- Portrait from his drama Bobbili Yuddham
- Born: 21 December 1853 Madras, Madras Presidency, India
- Died: 18 June 1929 (aged 75) Madras
- Education: B.A.
- Alma mater: Madras Christian College
- Occupation: Sanskrit Pandit
- Writing career
- Genres: Playwright, Poet, Critic
- Notable work: Prataparudriyam play
- Notable awards: Mahamahopadhyaya Kalaprapoorna

= Vedam Venkataraya Sastry =

Indian writer (1853–1929)

Vedam Venkataraya Sastry (21 December 1853 – 18 June 1929) was an Indian poet, critic, dramatist, and scholar known for his contributions to Telugu literature and theatre. He is best known for his original plays, translations of Sanskrit classics, and his role in promoting Telugu theatre. His acclaimed works include Prataparudriya Natakam (1897), a historical drama, and Usha Parinayam (1901), among others. He also edited the Suryarayandhra Nighantuvu in 1916, a notable Telugu dictionary.

==Life==
Vedam Venkataraya Sastry was born on 21 December 1853 in Madras (now Chennai), to Venkataramana Sastry and Lakshmamma. He graduated with a Bachelor of Arts degree in 1887 and went on to serve as a Sanskrit Pandit at Madras Christian College for 25 years.

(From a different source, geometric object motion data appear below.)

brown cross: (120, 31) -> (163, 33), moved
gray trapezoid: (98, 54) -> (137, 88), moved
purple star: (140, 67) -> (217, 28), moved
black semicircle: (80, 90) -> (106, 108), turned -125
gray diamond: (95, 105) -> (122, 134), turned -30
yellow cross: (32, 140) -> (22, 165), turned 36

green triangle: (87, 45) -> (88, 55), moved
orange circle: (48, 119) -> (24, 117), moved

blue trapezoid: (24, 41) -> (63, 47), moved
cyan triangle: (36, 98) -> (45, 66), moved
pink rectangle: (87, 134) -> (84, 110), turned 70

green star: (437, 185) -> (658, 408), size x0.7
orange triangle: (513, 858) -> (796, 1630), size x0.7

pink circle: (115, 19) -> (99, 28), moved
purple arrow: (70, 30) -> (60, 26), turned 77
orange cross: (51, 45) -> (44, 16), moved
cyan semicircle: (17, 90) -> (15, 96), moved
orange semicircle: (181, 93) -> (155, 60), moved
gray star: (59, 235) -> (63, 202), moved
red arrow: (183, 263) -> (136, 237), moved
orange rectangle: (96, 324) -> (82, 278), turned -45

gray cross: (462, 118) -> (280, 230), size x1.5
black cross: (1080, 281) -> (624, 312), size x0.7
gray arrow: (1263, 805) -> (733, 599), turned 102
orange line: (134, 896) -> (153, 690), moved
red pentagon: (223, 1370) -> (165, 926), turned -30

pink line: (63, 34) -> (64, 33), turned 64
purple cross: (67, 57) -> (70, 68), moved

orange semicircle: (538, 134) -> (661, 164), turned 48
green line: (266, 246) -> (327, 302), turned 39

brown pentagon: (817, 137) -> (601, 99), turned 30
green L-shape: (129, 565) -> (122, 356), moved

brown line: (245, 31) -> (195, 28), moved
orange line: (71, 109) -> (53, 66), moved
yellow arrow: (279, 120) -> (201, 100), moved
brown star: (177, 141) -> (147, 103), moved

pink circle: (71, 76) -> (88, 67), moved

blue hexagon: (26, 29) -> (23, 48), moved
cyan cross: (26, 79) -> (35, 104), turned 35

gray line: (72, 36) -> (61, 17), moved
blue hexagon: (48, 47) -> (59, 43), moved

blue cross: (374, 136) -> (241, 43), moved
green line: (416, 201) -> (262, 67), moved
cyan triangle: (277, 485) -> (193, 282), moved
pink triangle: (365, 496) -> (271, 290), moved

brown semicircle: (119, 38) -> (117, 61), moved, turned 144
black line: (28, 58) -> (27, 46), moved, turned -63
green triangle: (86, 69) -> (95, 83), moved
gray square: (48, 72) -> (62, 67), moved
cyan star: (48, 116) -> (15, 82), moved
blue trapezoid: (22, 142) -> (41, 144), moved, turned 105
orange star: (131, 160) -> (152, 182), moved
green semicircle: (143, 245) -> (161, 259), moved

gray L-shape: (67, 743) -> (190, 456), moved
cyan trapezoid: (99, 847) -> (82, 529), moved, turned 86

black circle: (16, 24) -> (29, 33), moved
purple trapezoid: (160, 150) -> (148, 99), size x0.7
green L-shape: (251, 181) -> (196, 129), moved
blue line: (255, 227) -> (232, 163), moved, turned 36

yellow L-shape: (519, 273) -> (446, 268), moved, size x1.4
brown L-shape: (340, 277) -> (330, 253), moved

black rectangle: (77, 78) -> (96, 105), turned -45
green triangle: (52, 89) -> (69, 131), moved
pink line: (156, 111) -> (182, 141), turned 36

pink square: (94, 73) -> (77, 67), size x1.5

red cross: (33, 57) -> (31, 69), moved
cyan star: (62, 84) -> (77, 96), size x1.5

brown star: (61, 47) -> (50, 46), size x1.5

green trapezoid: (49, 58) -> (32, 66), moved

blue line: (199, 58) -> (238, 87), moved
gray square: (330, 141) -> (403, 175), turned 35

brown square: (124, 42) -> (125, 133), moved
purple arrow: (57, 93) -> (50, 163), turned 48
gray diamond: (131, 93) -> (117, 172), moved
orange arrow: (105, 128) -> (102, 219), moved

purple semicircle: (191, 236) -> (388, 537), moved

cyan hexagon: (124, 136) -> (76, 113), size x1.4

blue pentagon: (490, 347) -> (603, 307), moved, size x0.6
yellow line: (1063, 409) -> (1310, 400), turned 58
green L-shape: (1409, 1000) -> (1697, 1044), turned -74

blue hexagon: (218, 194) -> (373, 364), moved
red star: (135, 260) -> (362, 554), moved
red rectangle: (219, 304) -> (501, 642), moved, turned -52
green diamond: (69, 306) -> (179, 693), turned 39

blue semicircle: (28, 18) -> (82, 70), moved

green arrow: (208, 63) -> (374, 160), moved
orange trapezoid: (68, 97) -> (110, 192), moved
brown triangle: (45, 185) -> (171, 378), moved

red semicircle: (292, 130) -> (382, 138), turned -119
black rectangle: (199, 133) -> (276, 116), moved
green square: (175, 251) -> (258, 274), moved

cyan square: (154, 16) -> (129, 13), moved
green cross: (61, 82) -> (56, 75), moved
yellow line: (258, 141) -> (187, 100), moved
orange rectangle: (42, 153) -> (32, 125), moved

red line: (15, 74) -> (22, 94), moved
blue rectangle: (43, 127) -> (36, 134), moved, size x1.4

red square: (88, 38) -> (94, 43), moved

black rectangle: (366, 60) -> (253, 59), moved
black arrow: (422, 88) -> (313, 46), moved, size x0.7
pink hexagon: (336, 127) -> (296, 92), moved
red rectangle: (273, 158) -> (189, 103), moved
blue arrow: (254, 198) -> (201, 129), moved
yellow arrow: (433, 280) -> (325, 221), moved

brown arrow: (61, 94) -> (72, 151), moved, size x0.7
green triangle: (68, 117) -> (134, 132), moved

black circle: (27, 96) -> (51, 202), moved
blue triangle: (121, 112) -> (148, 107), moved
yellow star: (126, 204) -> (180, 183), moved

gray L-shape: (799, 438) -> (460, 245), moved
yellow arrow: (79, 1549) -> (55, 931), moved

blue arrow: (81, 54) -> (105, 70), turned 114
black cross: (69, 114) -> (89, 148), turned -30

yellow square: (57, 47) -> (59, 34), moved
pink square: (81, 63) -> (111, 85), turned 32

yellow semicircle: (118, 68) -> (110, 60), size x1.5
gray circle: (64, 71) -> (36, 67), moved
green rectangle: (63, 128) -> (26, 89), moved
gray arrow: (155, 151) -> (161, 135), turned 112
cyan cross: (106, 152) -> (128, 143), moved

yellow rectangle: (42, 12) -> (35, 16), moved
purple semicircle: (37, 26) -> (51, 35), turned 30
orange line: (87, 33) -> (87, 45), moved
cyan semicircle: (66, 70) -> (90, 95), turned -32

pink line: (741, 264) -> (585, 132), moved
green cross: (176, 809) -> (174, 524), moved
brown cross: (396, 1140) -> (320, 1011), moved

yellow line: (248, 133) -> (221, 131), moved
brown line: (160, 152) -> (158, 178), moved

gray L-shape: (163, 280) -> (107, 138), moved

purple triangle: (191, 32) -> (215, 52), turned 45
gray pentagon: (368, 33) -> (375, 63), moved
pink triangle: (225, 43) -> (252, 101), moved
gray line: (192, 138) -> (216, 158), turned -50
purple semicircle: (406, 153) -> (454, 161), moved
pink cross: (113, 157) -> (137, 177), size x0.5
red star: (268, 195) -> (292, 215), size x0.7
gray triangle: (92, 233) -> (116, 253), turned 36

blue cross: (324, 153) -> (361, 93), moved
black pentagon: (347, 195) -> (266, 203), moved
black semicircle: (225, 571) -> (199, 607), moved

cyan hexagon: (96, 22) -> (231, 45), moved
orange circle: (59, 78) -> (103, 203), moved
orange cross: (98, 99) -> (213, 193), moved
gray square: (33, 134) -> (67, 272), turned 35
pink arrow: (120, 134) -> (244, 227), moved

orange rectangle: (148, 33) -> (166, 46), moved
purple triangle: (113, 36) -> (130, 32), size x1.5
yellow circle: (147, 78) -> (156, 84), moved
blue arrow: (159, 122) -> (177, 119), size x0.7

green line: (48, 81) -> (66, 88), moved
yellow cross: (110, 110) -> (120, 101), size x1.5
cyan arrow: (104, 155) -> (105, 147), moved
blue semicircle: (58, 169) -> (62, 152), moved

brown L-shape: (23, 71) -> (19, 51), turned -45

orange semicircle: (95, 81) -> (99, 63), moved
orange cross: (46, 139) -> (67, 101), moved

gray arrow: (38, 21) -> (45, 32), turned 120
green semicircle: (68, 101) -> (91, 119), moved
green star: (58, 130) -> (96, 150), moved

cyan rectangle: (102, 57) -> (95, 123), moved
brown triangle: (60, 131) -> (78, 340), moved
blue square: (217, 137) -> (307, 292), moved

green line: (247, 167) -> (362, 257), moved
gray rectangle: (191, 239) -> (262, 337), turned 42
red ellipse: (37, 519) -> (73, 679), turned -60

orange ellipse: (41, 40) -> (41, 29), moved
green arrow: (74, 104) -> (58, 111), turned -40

Sastry was a prolific writer and dramatist who contributed significantly to Telugu theatre and literature. He wrote original dramas and translated Sanskrit works by Kalidasa and Harsha into Telugu. In 1899, he established the Andhra Bhashabhimani Nataka Samajam, a dramatic association that played a pivotal role in promoting Telugu theatre.

Among his original works, Prataparudriya Natakam (1897) and Usha Parinayam (1901) are notable. Prataparudriya Natakam, a historical drama, earned acclaim for its portrayal of the Kakatiya king Prataparudra and his minister Yugandhara, a character inspired by the cunning of Chanakya. The play also introduced memorable characters such as Vidyanatha, the poet; Chekumuki Sastry, the courtier; and the rustic duo Perigadu and Yelli, who became iconic for their humour in Telugu theatre.

Sastry contributed to Telugu lexicography by serving as the chief editor of Suryarayandhra Nighantuvu in 1916, a significant milestone in the compilation of Telugu dictionaries.

He died on 18 June 1929 in Madras.

==Literary works==
- Naganandamu (1891)
- Sakuntalamu (1896)
- Prataparudriya Natakam (1897)
- Usha Parinayam (1901)
- Vikramorvasiyam (1901)
- Nannechoduni Kavitvamu
- Pushpabana Vilasa
- Visandhi Vivekamu (1912)
- Bobbili Yuddham (1916)
- Malavikagnimitramu (1919)
- Tikkana Somayaji Vijayamu (1919)
- Uttararama Charitra (1920)
- Andhra Sahitya Darpanamu
- Vyāmōhamu
- Tānāṣā, Akkanna Mādannalu
- Telun̐guvārevaru - Parisodhana vyasamu
- Mayasabha (Duryodhana)
- Vēdamu Vēṅkaṭarāyaśāstrulavāri Jīvitacaritra Saṅgrahamu
- Rasamanjari (1950)

==Honors==
- 1920 : Mahamahopadhyaya award by Andhra Mahasabha.
- 1922 : Sarvatantra Svatantra, Mahamahopadhyaya and Vidyadanavrata Mahoradhi facilitations by Sankara of Dwaraka Peetham.
- 1927 : Kalaprapoorna by Andhra Viswakala Parishad. He was the first recipient of that honour.
- 1958 : Andhra Pradesh Sahitya Akademi award for his critical analysis on Nanne Choda's prabandha poetry in 1958.